**PROBLEM DESCRIPTION:** Every line of the records that contains the string "甜予摄影" counts once; give the total and nothing else.

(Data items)
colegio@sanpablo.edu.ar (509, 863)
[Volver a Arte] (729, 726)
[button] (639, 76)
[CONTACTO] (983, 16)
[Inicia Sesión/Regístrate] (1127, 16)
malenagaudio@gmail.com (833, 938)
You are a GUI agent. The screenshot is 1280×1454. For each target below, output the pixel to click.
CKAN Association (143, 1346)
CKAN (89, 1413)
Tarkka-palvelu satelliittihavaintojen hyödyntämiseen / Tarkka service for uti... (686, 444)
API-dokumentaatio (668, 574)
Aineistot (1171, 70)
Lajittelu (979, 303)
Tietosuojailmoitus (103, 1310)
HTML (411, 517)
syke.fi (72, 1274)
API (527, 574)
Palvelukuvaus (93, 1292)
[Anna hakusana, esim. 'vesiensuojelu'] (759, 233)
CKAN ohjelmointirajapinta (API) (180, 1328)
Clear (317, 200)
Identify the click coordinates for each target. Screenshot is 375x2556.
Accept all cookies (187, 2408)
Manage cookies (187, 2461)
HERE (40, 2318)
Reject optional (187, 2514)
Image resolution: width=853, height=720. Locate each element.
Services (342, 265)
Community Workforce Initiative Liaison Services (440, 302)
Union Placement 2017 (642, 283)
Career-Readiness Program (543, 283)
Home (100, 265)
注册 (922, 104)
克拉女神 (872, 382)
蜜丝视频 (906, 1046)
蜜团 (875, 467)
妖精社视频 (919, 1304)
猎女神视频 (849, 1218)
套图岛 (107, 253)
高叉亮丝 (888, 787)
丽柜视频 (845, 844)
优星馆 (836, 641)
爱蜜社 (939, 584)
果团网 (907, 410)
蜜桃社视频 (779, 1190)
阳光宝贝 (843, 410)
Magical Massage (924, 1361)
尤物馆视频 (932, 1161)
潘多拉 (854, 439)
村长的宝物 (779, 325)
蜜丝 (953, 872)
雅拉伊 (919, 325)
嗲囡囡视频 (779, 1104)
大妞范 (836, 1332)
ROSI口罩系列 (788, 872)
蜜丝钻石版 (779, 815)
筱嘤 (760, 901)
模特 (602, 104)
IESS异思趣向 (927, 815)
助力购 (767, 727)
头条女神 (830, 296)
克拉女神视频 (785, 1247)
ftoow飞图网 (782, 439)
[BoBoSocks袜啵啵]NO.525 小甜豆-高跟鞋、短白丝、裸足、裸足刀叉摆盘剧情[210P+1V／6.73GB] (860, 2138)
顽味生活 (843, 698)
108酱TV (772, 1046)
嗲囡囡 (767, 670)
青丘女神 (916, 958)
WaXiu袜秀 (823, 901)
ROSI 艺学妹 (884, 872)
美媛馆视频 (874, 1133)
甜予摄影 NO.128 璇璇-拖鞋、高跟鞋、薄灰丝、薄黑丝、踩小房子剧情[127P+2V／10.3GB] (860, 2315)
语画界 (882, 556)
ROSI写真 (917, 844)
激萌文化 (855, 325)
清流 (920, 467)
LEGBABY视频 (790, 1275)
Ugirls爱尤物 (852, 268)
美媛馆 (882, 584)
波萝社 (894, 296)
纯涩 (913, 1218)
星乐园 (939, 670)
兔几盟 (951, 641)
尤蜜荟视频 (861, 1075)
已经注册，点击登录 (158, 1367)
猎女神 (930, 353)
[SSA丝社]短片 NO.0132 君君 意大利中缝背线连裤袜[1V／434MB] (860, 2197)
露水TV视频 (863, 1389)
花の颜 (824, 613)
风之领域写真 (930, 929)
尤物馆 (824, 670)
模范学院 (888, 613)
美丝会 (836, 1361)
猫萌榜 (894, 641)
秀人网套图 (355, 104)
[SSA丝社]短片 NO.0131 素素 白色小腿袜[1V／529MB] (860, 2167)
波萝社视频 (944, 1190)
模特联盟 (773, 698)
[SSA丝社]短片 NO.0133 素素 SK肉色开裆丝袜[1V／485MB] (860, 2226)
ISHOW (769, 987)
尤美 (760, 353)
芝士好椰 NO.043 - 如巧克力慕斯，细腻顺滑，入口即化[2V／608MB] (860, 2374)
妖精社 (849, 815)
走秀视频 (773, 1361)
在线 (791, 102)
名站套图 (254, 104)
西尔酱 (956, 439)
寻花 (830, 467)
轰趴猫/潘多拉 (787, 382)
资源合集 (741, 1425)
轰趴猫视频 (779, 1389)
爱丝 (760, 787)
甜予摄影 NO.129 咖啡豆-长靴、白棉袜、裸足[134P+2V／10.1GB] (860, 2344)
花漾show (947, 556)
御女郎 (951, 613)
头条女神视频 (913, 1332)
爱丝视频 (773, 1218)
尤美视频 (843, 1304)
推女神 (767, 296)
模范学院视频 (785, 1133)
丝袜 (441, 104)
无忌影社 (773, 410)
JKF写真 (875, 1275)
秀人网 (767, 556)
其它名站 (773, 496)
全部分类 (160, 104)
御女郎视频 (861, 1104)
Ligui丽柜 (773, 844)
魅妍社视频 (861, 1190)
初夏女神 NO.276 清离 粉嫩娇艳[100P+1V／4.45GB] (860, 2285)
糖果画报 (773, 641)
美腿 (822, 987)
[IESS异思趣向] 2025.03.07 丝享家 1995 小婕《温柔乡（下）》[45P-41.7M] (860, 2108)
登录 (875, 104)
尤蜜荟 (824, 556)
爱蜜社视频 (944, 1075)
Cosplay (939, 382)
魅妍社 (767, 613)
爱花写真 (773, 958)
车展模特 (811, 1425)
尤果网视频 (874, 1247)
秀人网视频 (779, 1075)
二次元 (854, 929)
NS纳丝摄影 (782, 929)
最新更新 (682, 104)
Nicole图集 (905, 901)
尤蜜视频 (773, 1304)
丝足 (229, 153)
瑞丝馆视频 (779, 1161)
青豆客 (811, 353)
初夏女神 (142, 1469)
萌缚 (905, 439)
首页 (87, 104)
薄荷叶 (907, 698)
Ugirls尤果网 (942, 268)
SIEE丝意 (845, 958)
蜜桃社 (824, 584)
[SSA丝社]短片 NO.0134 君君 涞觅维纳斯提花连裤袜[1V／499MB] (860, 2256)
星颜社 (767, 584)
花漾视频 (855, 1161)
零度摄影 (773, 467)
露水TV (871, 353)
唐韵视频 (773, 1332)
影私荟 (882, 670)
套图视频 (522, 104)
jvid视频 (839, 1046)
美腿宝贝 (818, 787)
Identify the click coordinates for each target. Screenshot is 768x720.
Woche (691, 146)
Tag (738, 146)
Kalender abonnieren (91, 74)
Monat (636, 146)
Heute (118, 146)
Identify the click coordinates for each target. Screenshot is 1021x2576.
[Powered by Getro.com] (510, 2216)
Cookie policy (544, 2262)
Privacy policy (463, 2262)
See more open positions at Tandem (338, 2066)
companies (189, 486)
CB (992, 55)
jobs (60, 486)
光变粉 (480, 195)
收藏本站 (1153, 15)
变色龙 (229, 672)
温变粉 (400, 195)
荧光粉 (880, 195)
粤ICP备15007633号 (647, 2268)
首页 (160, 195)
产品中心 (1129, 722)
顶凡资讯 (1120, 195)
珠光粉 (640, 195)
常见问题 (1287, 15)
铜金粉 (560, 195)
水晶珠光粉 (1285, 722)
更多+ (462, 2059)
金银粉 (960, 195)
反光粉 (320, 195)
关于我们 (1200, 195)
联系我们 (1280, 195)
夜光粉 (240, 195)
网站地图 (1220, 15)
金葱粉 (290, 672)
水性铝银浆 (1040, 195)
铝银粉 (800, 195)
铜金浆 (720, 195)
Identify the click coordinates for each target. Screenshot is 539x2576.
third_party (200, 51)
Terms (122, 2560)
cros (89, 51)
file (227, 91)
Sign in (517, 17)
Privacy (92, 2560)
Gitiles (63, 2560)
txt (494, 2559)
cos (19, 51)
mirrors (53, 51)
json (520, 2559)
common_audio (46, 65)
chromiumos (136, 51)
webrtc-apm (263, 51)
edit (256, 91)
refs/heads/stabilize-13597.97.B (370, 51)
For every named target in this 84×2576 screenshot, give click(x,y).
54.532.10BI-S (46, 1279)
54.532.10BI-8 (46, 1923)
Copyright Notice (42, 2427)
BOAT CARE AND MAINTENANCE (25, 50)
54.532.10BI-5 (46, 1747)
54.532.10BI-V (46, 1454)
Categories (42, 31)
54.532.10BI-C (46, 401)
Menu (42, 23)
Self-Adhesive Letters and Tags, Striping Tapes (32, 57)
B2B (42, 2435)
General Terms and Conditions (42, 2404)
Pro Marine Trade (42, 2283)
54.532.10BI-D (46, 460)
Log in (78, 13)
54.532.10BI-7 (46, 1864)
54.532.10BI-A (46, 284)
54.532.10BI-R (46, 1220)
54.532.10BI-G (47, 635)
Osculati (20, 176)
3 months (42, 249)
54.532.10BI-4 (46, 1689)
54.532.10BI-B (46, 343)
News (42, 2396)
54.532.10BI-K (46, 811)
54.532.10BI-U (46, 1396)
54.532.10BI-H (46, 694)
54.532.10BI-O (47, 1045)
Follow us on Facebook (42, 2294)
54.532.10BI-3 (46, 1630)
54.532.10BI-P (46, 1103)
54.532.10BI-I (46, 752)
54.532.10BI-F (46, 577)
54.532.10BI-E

**SOLUTION TO THE EXERCISE:** 2